The legislature, by chapter 646, Laws 1892, made it a misdemeanor for any person to carry on the business of fat rendering in any incorporated city in the state, with some counties excepted, but not the city of Brooklyn, or Kings county. Before the passage of the act the defendant had carried on his business under a permit from the board of health,—at least that fact must be assumed, as the defendant’s evidence to prove it was excluded. The only question, therefore, is whether the act in question is constitutional. The act is good. Cronin v. People, 82 N. Y. 318; Board v. Heister, 37 N. Y. 661. There is no conflict between these cases and the subsequent cases decided by the court of appeals. People v. Marx, 99 N. Y. 377, 2 N. E. Rep. 29 ; In re Jacobs, 98 N. Y. 98; People v.

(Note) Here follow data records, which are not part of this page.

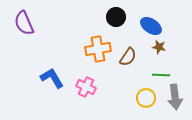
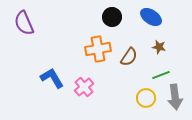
black circle: moved 4 px left
blue ellipse: moved 9 px up
brown semicircle: moved 1 px right
green line: rotated 24 degrees counterclockwise
pink cross: moved 2 px left; rotated 24 degrees clockwise
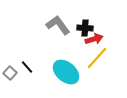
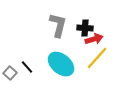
gray L-shape: rotated 50 degrees clockwise
cyan ellipse: moved 5 px left, 8 px up
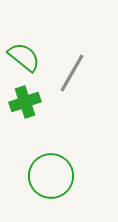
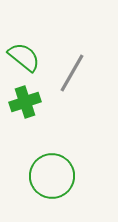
green circle: moved 1 px right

Willson, 109 N. Y. 345, 16 N. E. Rep. 540. The Jacobs Case was under an act prohibiting the manufacture of cigars and tobacco in tenement houses. The Marx Case was under an act which prohibited the sale of any article of food as a substitute of butter. The Willson Case came under chapter 691, Laws 1887, which amended the Penal Code so that it was made a misdemeanor to sell articles of food with an understanding or promise that something else is to be given to the purchaser by way of reward. It is manifest [62]*62that none of these cases conflict with preceding cases, which necessarily involve the question presented by the record. The legislature can determine that fat rendering in the city of Brooklyn is a nuisance without the power of review by the courts.
The conviction and judgment should be affirmed.